→ Assigned task: Starting at the line with "berdasarkan panjang jalan dan jarak pal (P)" in it, reproduce each line below through the last one, exactly, and include nothing else.

[Stored data entries]
* * *

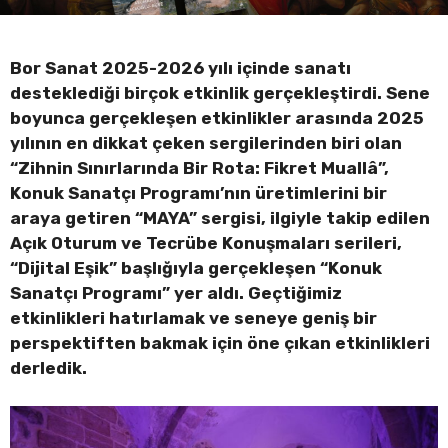
Bor Sanat 2025-2026 yılı içinde sanatı
desteklediği birçok etkinlik gerçekleştirdi. Sene
boyunca gerçekleşen etkinlikler arasında 2025
yılının en dikkat çeken sergilerinden biri olan
“Zihnin Sınırlarında Bir Rota: Fikret Muallâ”,
Konuk Sanatçı Programı’nın üretimlerini bir
araya getiren “MAYA” sergisi, ilgiyle takip edilen
Açık Oturum ve Tecrübe Konuşmaları serileri,
“Dijital Eşik” başlığıyla gerçekleşen “Konuk
Sanatçı Programı” yer aldı. Geçtiğimiz
etkinlikleri hatırlamak ve seneye geniş bir
perspektiften bakmak için öne çıkan etkinlikleri
derledik.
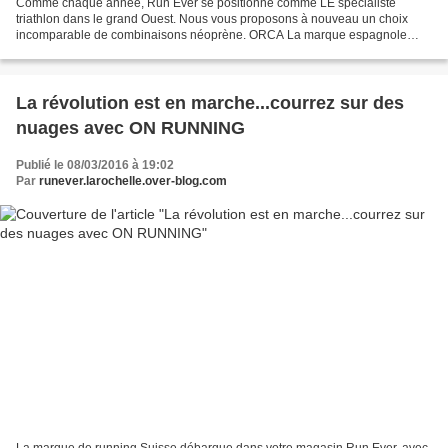
Comme chaque année, Run Ever se positionne comme LE spécialiste
triathlon dans le grand Ouest. Nous vous proposons à nouveau un choix
incomparable de combinaisons néoprène. ORCA La marque espagnole
propose une gamme large : SONAR : le parfait mélange...
La révolution est en marche...courrez sur des
nuages avec ON RUNNING
Publié le 08/03/2016 à 19:02
Par
runever.larochelle.over-blog.com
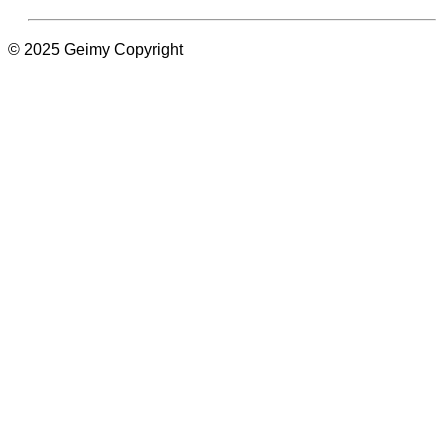
© 2025 Geimy Copyright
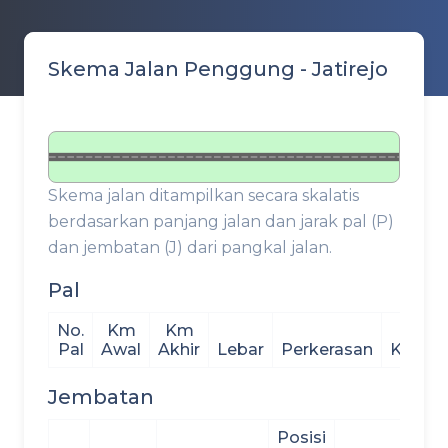
Skema Jalan Penggung - Jatirejo
Skema jalan ditampilkan secara skalatis
berdasarkan panjang jalan dan jarak pal (P)
dan jembatan (J) dari pangkal jalan.
Pal
No.
Km
Km
Pal
Awal
Akhir
Lebar
Perkerasan
Kondis
Jembatan
Posisi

* * *

→ Answer to this problem:
berdasarkan panjang jalan dan jarak pal (P)
dan jembatan (J) dari pangkal jalan.
Pal
No.
Km
Km
Pal
Awal
Akhir
Lebar
Perkerasan
Kondis
Jembatan
Posisi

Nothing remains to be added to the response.